Work request:
Only the lines below between the one holding "Impianti ad aria con VMC: falsi miti, errori" and the one holding "ΕΠΙΧΕΙΡΗΣΕΙΣ", inclusive, are to be reproduced word for word; the pictures are to be left out.

-- Opening Marker --

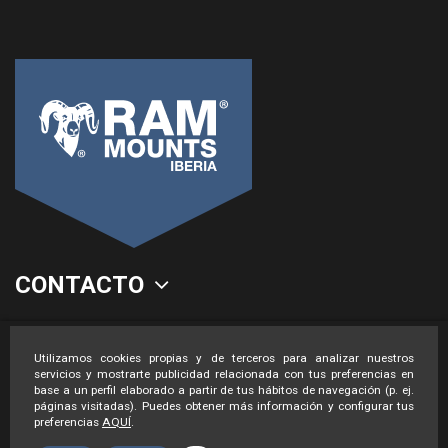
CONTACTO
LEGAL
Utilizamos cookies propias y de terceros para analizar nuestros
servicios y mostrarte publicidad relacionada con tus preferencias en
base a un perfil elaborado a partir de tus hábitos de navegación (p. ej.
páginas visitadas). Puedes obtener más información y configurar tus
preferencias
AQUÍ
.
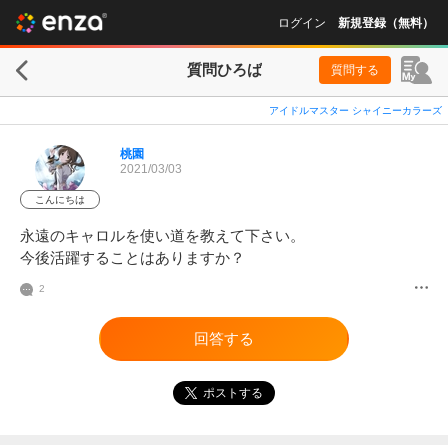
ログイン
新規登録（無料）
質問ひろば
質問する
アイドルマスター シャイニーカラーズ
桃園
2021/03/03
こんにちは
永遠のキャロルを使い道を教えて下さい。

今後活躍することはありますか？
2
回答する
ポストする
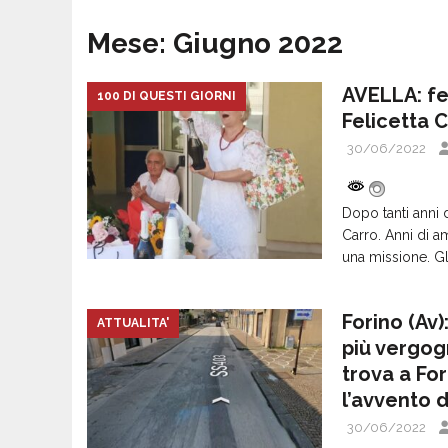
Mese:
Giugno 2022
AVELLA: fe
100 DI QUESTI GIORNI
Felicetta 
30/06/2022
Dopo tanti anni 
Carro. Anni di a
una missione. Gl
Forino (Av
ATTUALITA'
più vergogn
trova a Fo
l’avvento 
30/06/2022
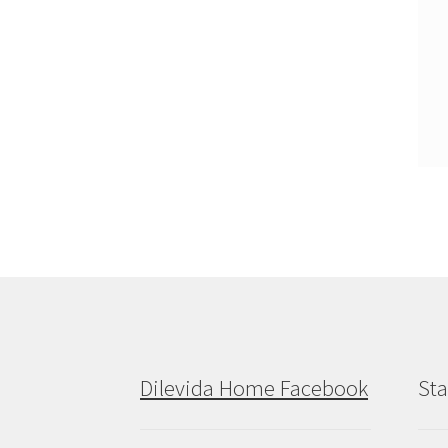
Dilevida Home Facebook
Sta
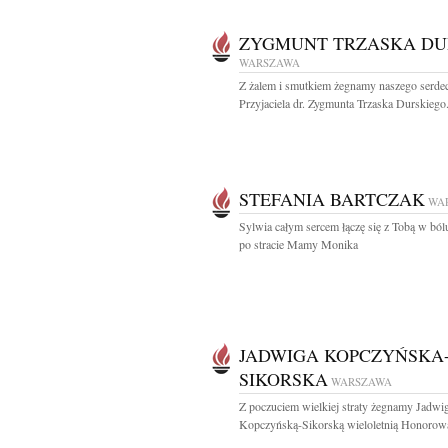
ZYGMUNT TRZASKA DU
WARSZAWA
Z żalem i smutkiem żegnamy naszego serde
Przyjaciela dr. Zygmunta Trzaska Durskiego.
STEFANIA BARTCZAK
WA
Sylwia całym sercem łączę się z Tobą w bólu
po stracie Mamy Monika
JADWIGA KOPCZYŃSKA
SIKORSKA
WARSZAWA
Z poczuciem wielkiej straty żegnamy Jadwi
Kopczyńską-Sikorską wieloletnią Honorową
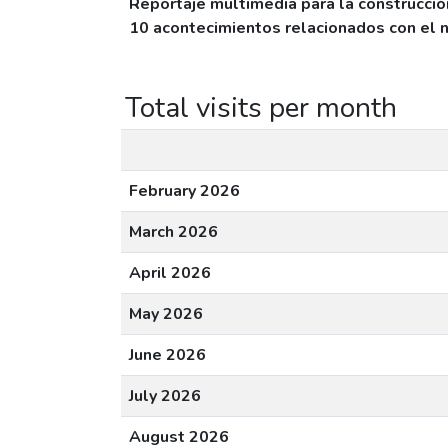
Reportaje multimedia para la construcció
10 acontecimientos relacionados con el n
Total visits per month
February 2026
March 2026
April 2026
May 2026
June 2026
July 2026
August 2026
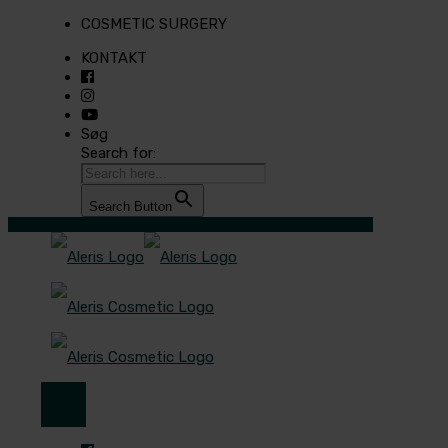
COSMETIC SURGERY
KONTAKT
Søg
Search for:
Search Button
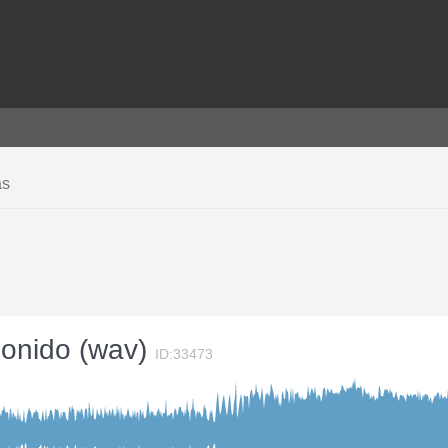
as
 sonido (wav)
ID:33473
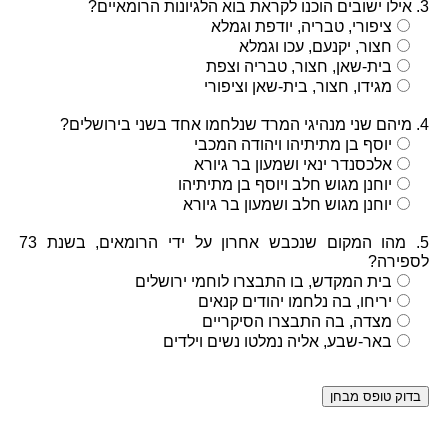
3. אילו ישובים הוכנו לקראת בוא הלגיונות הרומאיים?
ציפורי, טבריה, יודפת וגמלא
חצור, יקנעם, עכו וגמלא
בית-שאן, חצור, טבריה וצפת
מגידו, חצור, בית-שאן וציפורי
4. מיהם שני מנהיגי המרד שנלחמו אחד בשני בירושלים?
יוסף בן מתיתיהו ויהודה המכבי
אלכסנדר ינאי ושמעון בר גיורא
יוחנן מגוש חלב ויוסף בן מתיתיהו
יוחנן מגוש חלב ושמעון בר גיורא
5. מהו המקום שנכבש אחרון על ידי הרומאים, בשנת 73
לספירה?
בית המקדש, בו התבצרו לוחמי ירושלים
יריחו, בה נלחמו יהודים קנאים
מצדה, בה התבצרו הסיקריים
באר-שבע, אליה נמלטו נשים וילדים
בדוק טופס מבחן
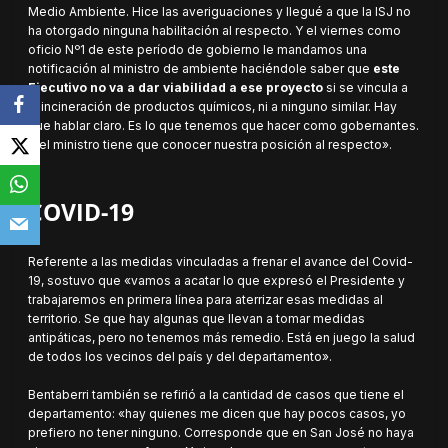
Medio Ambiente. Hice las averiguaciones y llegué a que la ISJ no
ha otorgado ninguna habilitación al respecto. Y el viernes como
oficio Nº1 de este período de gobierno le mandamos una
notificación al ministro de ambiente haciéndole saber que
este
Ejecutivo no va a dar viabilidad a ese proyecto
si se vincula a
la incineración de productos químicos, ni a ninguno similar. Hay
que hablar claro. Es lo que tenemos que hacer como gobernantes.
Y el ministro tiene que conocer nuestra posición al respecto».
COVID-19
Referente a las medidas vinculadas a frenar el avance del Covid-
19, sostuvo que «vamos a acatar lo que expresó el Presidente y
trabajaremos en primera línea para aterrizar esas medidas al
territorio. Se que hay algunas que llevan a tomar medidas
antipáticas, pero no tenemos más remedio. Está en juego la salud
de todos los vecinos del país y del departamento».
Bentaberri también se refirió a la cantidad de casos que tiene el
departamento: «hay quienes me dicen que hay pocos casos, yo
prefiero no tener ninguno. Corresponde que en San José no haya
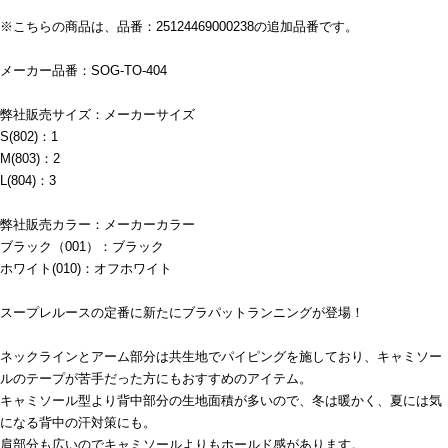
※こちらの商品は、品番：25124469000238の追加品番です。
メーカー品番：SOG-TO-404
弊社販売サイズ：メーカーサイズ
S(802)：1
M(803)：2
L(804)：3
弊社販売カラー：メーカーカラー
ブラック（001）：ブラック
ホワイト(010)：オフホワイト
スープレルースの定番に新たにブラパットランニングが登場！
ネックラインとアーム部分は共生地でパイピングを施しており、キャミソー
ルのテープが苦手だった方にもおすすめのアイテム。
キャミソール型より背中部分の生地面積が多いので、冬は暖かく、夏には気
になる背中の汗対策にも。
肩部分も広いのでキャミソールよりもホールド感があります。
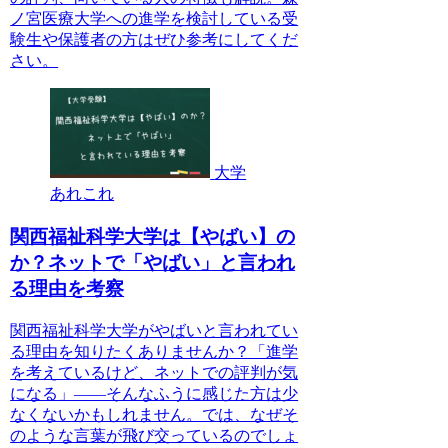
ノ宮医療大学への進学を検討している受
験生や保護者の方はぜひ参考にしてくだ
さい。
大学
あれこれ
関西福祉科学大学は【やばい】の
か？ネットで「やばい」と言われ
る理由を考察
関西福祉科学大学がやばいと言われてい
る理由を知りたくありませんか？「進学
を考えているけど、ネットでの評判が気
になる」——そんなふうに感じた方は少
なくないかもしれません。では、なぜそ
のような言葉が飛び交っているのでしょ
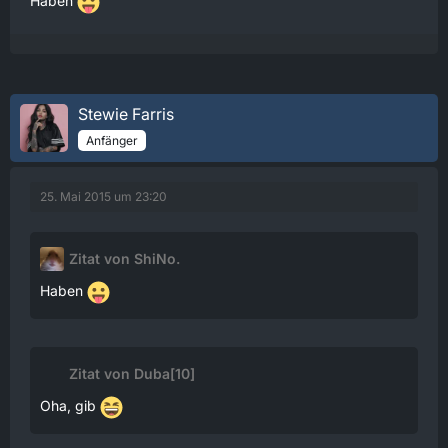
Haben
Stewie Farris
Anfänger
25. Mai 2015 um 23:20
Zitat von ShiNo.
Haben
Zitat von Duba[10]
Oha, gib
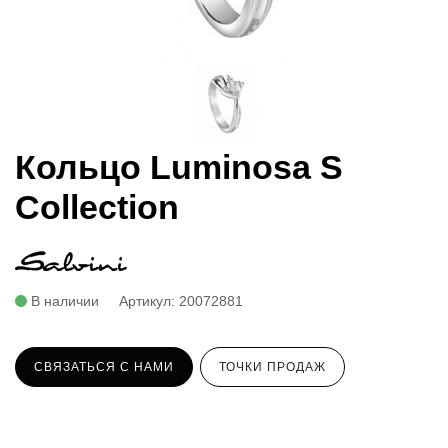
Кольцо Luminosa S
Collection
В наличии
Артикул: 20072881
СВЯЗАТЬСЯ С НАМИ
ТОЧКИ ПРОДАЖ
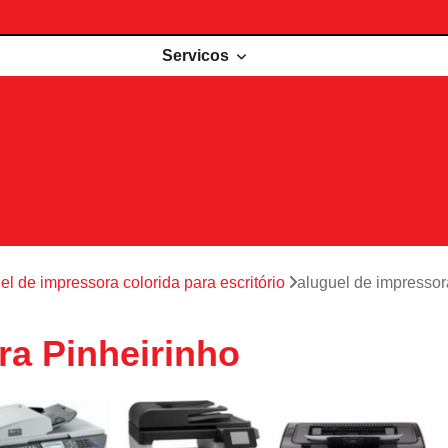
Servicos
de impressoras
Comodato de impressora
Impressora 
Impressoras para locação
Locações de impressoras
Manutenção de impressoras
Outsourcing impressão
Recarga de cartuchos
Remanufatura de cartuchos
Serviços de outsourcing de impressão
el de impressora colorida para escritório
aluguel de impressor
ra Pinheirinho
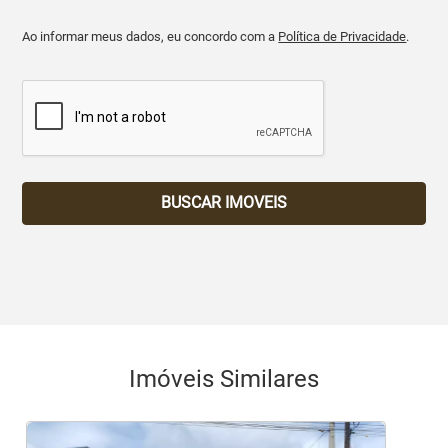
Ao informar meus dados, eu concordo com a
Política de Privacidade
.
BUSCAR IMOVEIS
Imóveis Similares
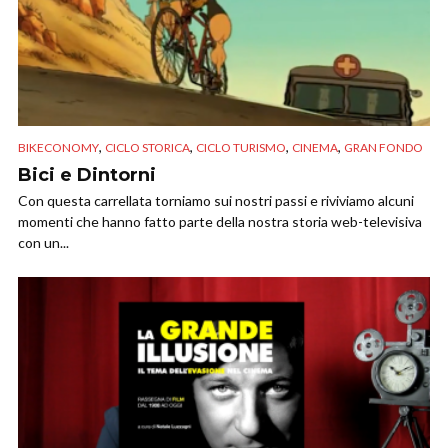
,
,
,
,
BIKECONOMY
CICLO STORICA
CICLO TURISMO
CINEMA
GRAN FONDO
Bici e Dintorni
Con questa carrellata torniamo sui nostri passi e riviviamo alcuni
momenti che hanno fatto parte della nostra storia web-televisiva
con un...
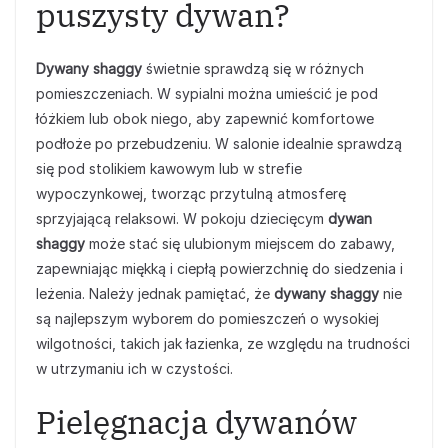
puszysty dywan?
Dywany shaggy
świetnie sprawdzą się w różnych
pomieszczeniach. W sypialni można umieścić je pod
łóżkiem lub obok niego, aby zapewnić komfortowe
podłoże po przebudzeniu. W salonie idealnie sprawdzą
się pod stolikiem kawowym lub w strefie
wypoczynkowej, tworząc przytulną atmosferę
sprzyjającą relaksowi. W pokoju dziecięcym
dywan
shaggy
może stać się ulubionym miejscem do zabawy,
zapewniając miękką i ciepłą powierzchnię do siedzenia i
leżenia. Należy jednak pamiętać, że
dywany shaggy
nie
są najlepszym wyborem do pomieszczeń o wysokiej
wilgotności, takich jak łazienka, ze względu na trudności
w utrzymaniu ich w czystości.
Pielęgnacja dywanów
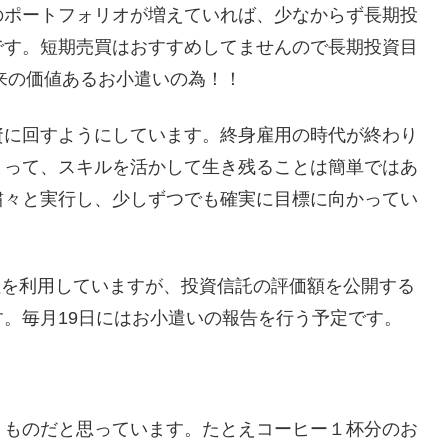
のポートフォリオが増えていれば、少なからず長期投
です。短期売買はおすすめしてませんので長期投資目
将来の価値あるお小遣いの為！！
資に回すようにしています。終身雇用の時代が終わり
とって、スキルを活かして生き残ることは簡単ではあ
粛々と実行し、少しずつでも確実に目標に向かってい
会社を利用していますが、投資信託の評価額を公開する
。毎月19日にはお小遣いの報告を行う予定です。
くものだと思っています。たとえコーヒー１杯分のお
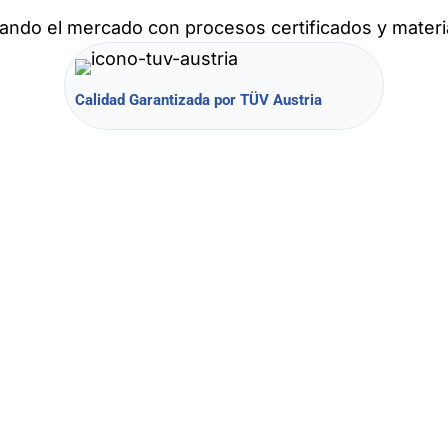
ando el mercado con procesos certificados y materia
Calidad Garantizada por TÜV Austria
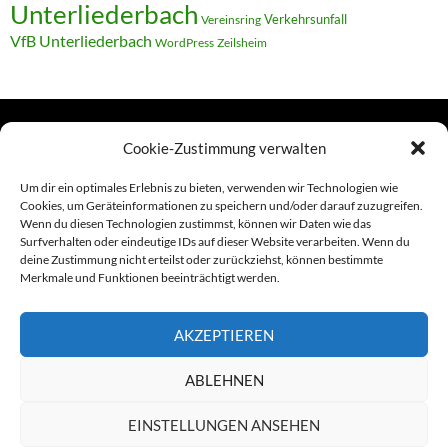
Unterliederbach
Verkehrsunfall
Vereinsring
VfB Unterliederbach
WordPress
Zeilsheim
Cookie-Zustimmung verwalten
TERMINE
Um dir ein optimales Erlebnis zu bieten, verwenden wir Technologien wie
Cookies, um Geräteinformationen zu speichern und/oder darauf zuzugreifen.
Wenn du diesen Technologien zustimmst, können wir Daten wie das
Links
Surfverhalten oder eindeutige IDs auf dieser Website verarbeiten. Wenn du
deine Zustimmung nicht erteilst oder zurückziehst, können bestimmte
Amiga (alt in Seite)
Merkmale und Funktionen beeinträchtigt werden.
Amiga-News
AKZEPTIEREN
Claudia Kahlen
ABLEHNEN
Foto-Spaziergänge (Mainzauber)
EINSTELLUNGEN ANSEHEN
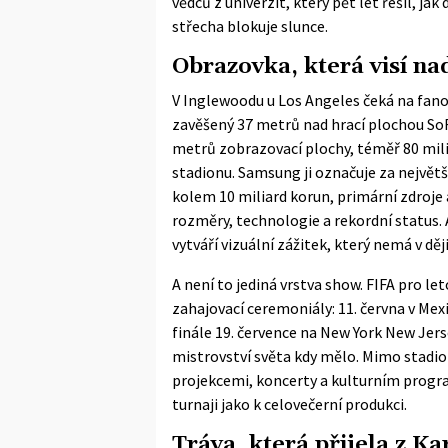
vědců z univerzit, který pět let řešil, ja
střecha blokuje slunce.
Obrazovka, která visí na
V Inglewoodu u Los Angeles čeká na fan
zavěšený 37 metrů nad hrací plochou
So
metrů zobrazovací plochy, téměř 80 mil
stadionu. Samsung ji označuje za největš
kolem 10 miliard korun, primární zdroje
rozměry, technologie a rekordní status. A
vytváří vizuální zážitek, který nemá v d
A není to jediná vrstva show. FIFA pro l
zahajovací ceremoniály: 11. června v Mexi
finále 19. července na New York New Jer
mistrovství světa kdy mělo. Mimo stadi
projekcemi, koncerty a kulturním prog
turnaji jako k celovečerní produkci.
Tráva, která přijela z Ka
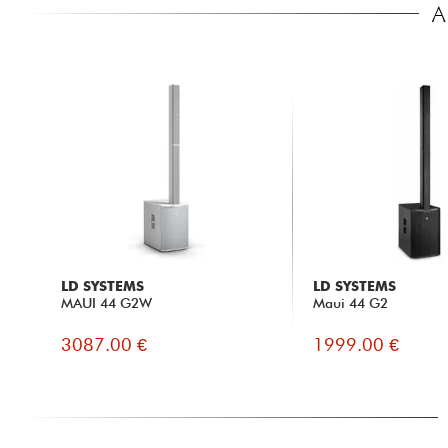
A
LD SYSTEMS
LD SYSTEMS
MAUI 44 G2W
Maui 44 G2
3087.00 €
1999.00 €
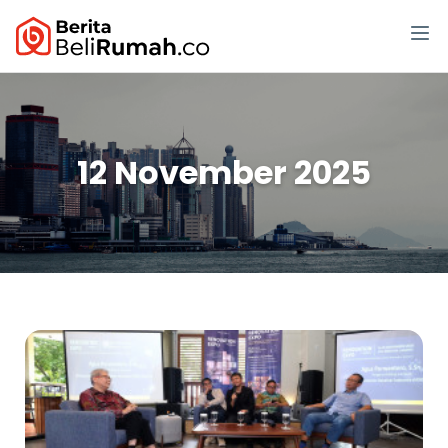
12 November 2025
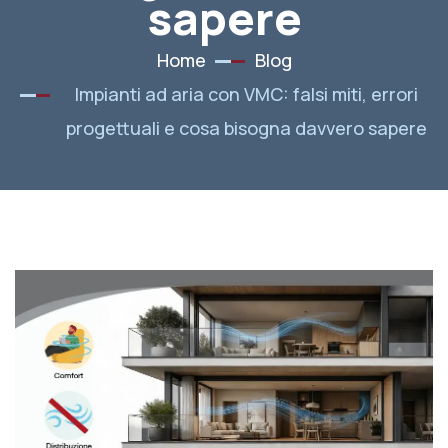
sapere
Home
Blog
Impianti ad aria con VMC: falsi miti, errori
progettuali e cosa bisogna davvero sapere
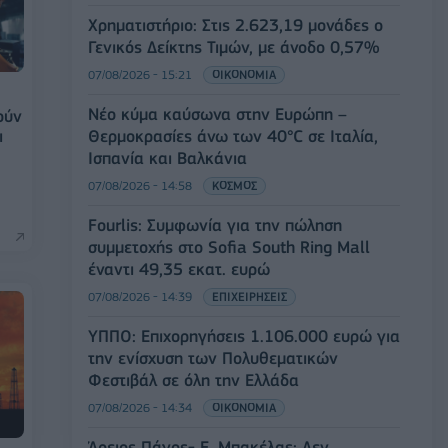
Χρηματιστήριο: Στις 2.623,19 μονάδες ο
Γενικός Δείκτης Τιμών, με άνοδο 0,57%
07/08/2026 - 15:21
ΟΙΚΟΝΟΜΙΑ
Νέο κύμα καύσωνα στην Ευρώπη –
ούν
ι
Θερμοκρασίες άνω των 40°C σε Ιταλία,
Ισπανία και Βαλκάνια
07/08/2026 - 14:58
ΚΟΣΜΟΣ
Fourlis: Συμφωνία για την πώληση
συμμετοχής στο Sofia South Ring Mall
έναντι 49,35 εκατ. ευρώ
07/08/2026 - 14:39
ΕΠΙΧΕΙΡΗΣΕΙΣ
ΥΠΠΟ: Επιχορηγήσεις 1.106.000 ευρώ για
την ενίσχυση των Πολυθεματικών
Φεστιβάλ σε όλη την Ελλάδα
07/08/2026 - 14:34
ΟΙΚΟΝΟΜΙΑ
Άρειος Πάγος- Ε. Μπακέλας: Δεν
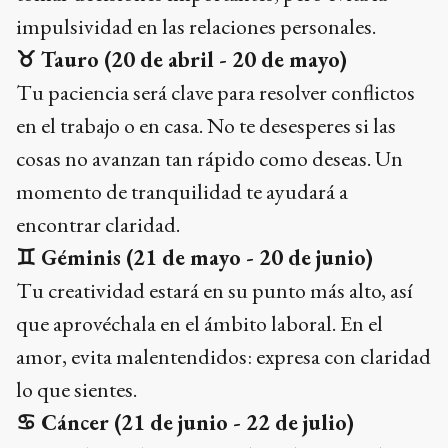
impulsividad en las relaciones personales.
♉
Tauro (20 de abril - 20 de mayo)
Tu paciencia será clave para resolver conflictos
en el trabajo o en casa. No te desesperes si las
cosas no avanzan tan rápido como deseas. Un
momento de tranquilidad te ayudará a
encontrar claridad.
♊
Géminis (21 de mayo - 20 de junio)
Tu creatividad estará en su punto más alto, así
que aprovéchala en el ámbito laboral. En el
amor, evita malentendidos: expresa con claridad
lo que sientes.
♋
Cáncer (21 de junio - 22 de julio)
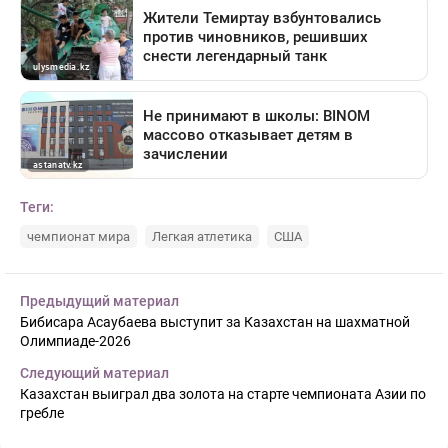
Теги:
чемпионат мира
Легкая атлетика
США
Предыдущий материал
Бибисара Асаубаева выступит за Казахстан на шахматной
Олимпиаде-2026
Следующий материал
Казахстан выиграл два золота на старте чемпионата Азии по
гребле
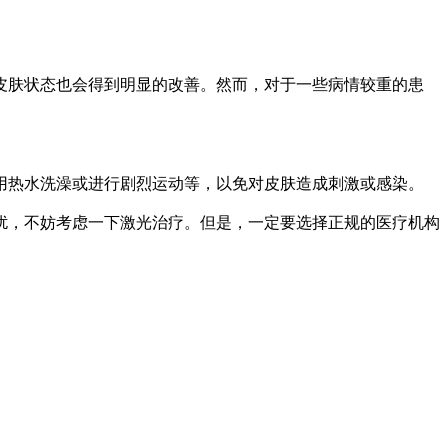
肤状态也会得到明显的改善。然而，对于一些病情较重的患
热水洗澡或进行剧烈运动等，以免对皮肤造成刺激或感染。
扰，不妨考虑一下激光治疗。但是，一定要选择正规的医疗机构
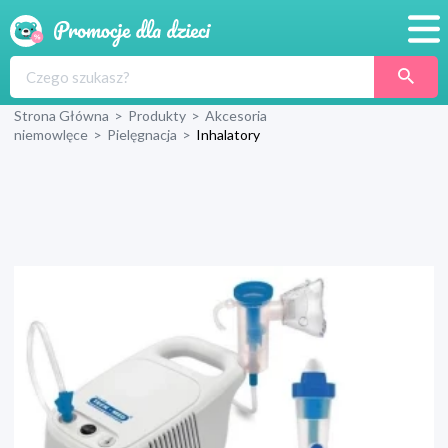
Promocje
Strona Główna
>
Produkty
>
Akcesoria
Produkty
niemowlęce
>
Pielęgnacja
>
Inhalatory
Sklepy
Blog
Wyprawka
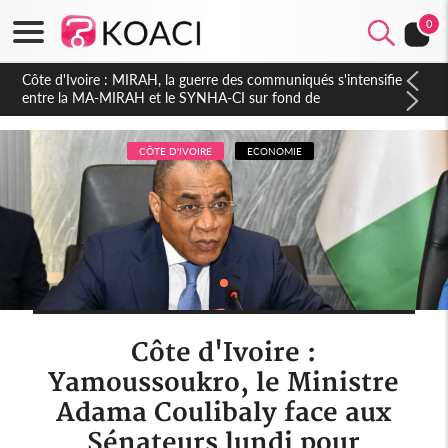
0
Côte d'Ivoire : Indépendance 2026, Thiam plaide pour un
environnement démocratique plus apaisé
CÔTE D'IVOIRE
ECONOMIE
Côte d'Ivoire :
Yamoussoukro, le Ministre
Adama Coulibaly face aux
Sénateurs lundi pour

-- Closing Marker --

Output of the task:
Impianti ad aria con VMC: falsi miti, errori
progettuali e cosa bisogna davvero sapere
Χρηματιστήριο: Στις 2.623,19 μονάδες ο
Γενικός Δείκτης Τιμών, με άνοδο 0,57%
07/08/2026 - 15:21
ΟΙΚΟΝΟΜΙΑ
Νέο κύμα καύσωνα στην Ευρώπη –
ούν
ι
Θερμοκρασίες άνω των 40°C σε Ιταλία,
Ισπανία και Βαλκάνια
07/08/2026 - 14:58
ΚΟΣΜΟΣ
Fourlis: Συμφωνία για την πώληση
συμμετοχής στο Sofia South Ring Mall
έναντι 49,35 εκατ. ευρώ
07/08/2026 - 14:39
ΕΠΙΧΕΙΡΗΣΕΙΣ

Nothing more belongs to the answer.